We introduced an inter-occasion (visit) variability in the longitudinal
model to reflect the commonly recognized disease fluctuation; this
improved the estimation of the progression rate. The model suggested
that patients with lower baseline severity had faster progression,
support the report that the progression, when measured by MDS-UPDRS Part
III, was slower at the more advanced stage21. The
effects of other factors such as genotype, comorbidity, age, disease
history and diagnostic biomarkers on disease progression remain to be
assessed.23,24,30
That IRT analysis of MDS-UPDRS Pat III required a smaller sample size is
relevant to composite scales used in other indications.

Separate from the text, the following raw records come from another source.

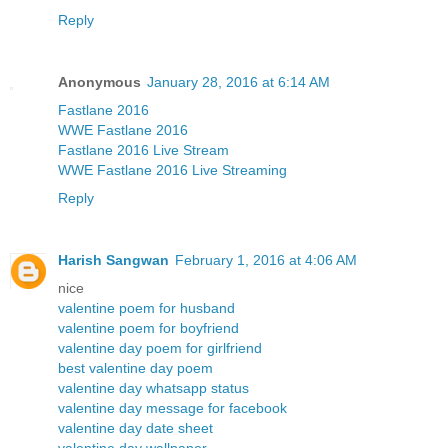
Reply
Anonymous
January 28, 2016 at 6:14 AM
Fastlane 2016
WWE Fastlane 2016
Fastlane 2016 Live Stream
WWE Fastlane 2016 Live Streaming
Reply
Harish Sangwan
February 1, 2016 at 4:06 AM
nice
valentine poem for husband
valentine poem for boyfriend
valentine day poem for girlfriend
best valentine day poem
valentine day whatsapp status
valentine day message for facebook
valentine day date sheet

Because of the
less informative items, composite scores could compromise
signal-to-noise ratio. Some instruments are also long, hence physically
and mentally exhausting for debilitated patients, and leading to
incomplete or poor data. Therefore, a bespoke and shorter instrument is
often desired. The development, validation and user training are costly
and time consuming; and a new instrument suffers the risk of missing out
relevant information when used for assessing a new drug of unestablished
profile and lack of comparability with existing data. The IRT approach
can enhance signal detection power and reduce sample size through
directly accessing and weighting of item-level data of a
well-established instrument that’s accepted by regulators. When item
scores are used directly, incomplete data are still useful. By
extension, it may be possible to reduce patient burden by asking each
patient to take only a stratified partial test. Other potential
applications of this approach include bridging between different
versions of an evolving instrument for meta-analysis or cross-study
comparison,28 and translating clinical trial results
to patient outcome expectations. These areas require extensive further
research and experience building by the clinical research community.